Without any of the pictures, print every record below exactly.

◇ ◇ ◇ ◇ ◇

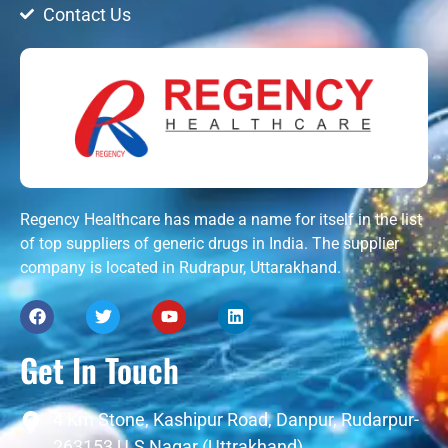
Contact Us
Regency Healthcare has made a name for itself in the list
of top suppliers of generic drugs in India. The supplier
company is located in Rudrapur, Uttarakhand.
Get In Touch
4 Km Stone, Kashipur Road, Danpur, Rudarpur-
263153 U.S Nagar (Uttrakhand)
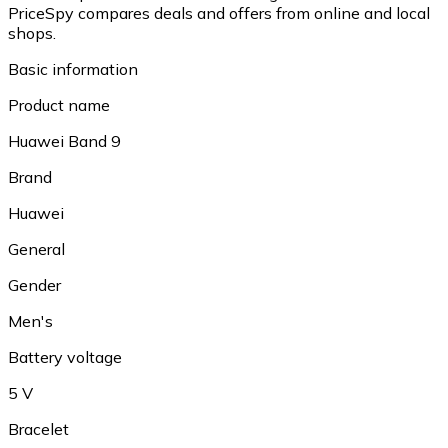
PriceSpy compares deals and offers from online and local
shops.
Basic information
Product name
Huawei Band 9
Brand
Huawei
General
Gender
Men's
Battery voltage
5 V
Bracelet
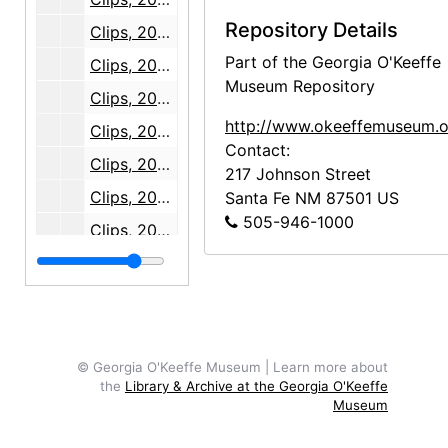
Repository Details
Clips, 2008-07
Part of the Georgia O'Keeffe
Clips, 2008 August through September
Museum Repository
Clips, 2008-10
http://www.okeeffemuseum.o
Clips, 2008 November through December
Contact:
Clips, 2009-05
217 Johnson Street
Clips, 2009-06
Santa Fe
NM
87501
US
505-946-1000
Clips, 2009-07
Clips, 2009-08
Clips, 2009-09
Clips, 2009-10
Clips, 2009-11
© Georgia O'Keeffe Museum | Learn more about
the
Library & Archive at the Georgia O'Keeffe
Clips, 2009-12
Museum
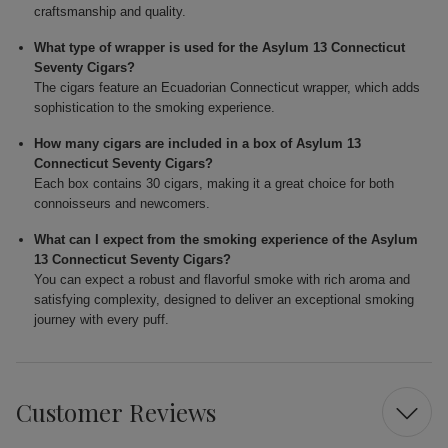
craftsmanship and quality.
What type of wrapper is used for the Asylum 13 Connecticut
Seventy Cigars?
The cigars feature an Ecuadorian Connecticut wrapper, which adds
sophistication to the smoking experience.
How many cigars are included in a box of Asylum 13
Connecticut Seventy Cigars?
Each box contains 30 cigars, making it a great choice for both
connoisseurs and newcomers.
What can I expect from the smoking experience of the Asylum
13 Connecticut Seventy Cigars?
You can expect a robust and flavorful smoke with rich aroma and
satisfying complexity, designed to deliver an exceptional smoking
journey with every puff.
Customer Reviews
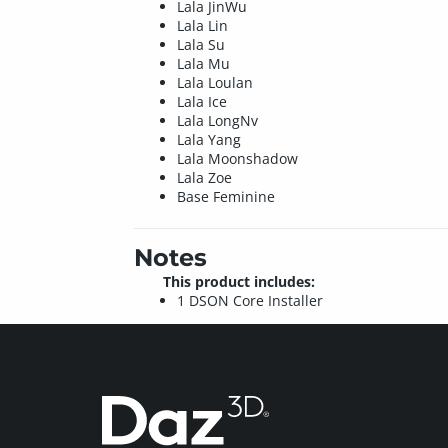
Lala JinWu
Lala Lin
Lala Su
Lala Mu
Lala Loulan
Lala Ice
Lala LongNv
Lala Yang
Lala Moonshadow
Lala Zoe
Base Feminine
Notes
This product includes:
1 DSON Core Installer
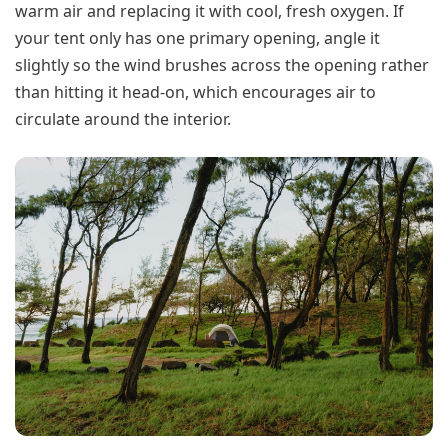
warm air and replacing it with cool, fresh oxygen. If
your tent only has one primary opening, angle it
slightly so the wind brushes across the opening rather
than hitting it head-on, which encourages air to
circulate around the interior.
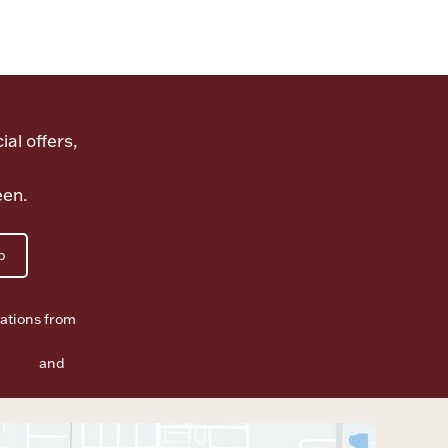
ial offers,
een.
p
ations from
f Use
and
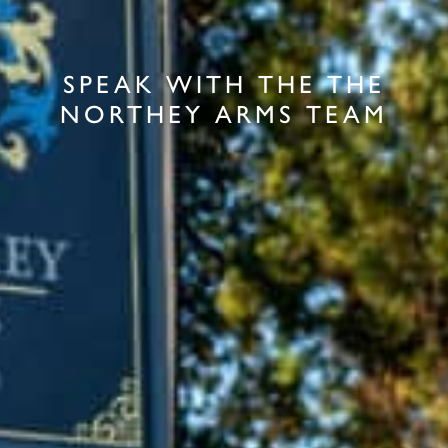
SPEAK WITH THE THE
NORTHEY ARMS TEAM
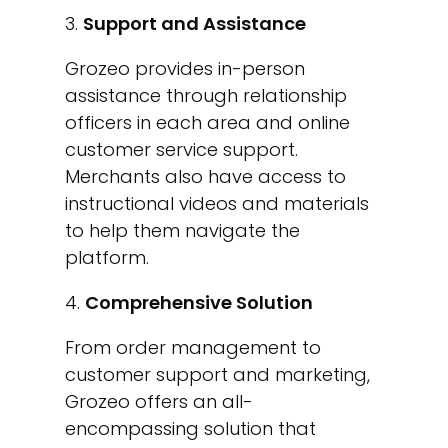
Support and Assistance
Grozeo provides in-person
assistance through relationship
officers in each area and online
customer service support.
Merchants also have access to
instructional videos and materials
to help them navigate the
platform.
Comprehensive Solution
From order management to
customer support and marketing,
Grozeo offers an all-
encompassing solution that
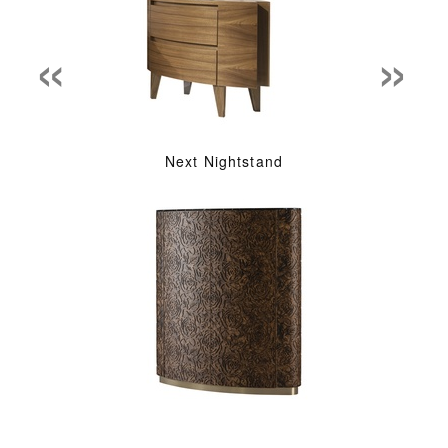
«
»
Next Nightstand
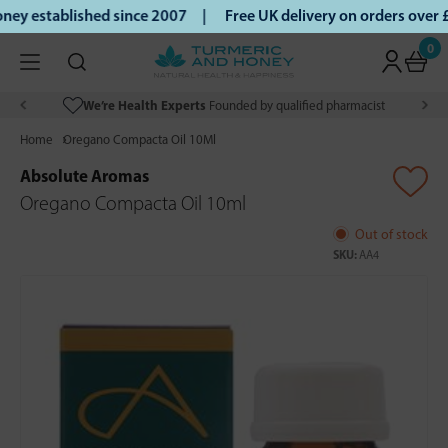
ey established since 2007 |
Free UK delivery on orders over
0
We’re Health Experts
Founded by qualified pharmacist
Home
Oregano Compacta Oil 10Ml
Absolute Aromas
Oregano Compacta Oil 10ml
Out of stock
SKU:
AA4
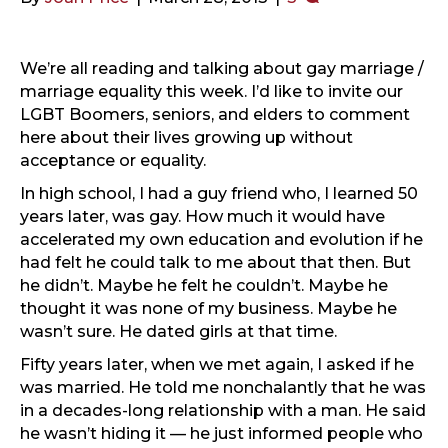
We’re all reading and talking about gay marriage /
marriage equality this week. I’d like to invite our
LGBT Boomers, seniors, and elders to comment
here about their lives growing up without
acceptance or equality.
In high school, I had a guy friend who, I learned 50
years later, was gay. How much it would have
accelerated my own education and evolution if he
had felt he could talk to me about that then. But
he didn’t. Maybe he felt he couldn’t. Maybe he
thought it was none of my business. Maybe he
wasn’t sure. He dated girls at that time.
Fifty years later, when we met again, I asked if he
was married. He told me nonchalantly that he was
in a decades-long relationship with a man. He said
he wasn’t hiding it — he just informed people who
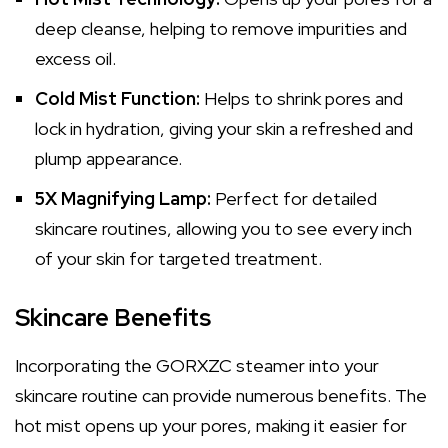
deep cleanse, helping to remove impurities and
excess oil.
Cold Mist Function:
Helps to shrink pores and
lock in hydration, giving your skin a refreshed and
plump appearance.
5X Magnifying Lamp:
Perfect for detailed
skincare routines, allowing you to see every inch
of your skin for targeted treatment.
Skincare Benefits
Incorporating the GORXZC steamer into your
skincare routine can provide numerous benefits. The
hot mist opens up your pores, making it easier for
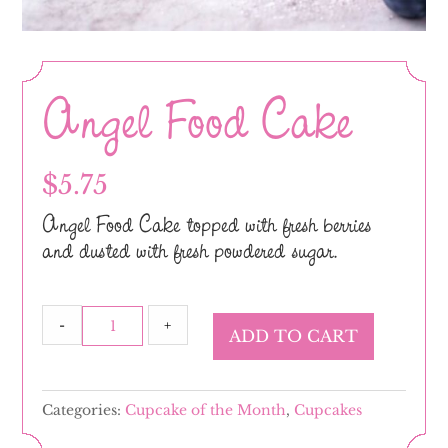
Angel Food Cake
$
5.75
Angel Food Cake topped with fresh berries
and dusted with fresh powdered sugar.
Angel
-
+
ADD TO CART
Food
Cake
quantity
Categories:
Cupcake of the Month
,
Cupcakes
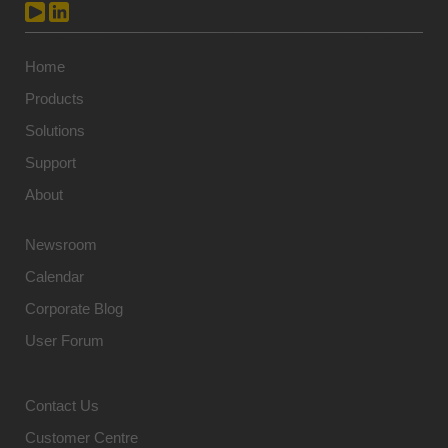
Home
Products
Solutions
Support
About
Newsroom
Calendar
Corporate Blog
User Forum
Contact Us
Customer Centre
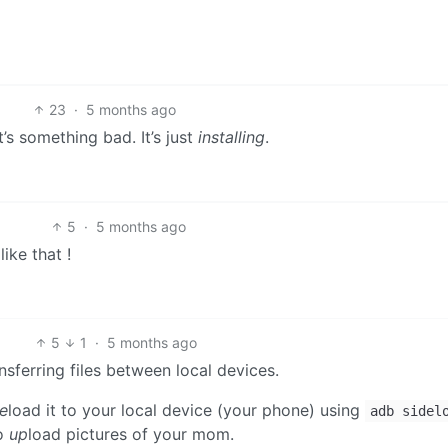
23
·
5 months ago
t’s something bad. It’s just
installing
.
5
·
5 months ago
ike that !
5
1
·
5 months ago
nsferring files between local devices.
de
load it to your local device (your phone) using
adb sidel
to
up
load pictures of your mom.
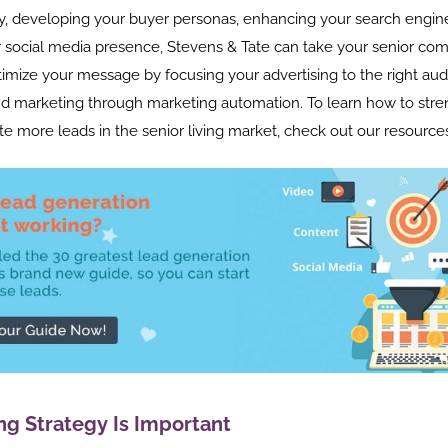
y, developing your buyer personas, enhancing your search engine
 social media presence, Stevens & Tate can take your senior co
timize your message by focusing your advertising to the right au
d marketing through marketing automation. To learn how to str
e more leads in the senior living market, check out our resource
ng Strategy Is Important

◇ ◇ ◇ ◇ ◇

▸ Problem solution:
Contact Us
Regency Healthcare has made a name for itself in the list
of top suppliers of generic drugs in India. The supplier
company is located in Rudrapur, Uttarakhand.
Get In Touch
4 Km Stone, Kashipur Road, Danpur, Rudarpur-
263153 U.S Nagar (Uttrakhand)
PriceSpy compares deals and offers from online and local
shops.
Basic information
Product name
Huawei Band 9
Brand
Huawei
General
Gender
Men's
Battery voltage
5 V
Bracelet
Repository Details
Clips, 2008-07
Part of the Georgia O'Keeffe
Clips, 2008 August through September
Museum Repository
Clips, 2008-10
http://www.okeeffemuseum.o
Clips, 2008 November through December
Contact:
Clips, 2009-05
217 Johnson Street
Clips, 2009-06
Santa Fe
NM
87501
US
505-946-1000
Clips, 2009-07
Clips, 2009-08
Clips, 2009-09
Clips, 2009-10
Clips, 2009-11
© Georgia O'Keeffe Museum | Learn more about
the
Library & Archive at the Georgia O'Keeffe
Clips, 2009-12
Museum
craftsmanship and quality.
What type of wrapper is used for the Asylum 13 Connecticut
Seventy Cigars?
The cigars feature an Ecuadorian Connecticut wrapper, which adds
sophistication to the smoking experience.
How many cigars are included in a box of Asylum 13
Connecticut Seventy Cigars?
Each box contains 30 cigars, making it a great choice for both
connoisseurs and newcomers.
What can I expect from the smoking experience of the Asylum
13 Connecticut Seventy Cigars?
You can expect a robust and flavorful smoke with rich aroma and
satisfying complexity, designed to deliver an exceptional smoking
journey with every puff.
Customer Reviews
Lala JinWu
Lala Lin
Lala Su
Lala Mu
Lala Loulan
Lala Ice
Lala LongNv
Lala Yang
Lala Moonshadow
Lala Zoe
Base Feminine
Notes
This product includes:
1 DSON Core Installer
warm air and replacing it with cool, fresh oxygen. If
your tent only has one primary opening, angle it
slightly so the wind brushes across the opening rather
than hitting it head-on, which encourages air to
circulate around the interior.
ial offers,
een.
p
ations from
f Use
and
SPEAK WITH THE THE
NORTHEY ARMS TEAM
Support and Assistance
Grozeo provides in-person
assistance through relationship
officers in each area and online
customer service support.
Merchants also have access to
instructional videos and materials
to help them navigate the
platform.
Comprehensive Solution
From order management to
customer support and marketing,
Grozeo offers an all-
encompassing solution that
«
»
Next Nightstand
ey established since 2007 |
Free UK delivery on orders over
0
We’re Health Experts
Founded by qualified pharmacist
Home
Oregano Compacta Oil 10Ml
Absolute Aromas
Oregano Compacta Oil 10ml
Out of stock
SKU:
AA4
We’re all reading and talking about gay marriage /
marriage equality this week. I’d like to invite our
LGBT Boomers, seniors, and elders to comment
here about their lives growing up without
acceptance or equality.
In high school, I had a guy friend who, I learned 50
years later, was gay. How much it would have
accelerated my own education and evolution if he
had felt he could talk to me about that then. But
he didn’t. Maybe he felt he couldn’t. Maybe he
thought it was none of my business. Maybe he
wasn’t sure. He dated girls at that time.
Fifty years later, when we met again, I asked if he
was married. He told me nonchalantly that he was
in a decades-long relationship with a man. He said
he wasn’t hiding it — he just informed people who
deep cleanse, helping to remove impurities and
excess oil.
Cold Mist Function:
Helps to shrink pores and
lock in hydration, giving your skin a refreshed and
plump appearance.
5X Magnifying Lamp:
Perfect for detailed
skincare routines, allowing you to see every inch
of your skin for targeted treatment.
Skincare Benefits
Incorporating the GORXZC steamer into your
skincare routine can provide numerous benefits. The
hot mist opens up your pores, making it easier for
Angel Food Cake
$
5.75
Angel Food Cake topped with fresh berries
and dusted with fresh powdered sugar.
Angel
-
+
ADD TO CART
Food
Cake
quantity
Categories:
Cupcake of the Month
,
Cupcakes
Home
Products
Solutions
Support
About
Newsroom
Calendar
Corporate Blog
User Forum
Contact Us
Customer Centre
23
·
5 months ago
t’s something bad. It’s just
installing
.
5
·
5 months ago
ike that !
5
1
·
5 months ago
nsferring files between local devices.
de
load it to your local device (your phone) using
adb sidel
to
up
load pictures of your mom.
y, developing your buyer personas, enhancing your search engine
 social media presence, Stevens & Tate can take your senior co
timize your message by focusing your advertising to the right au
d marketing through marketing automation. To learn how to str
e more leads in the senior living market, check out our resource
ng Strategy Is Important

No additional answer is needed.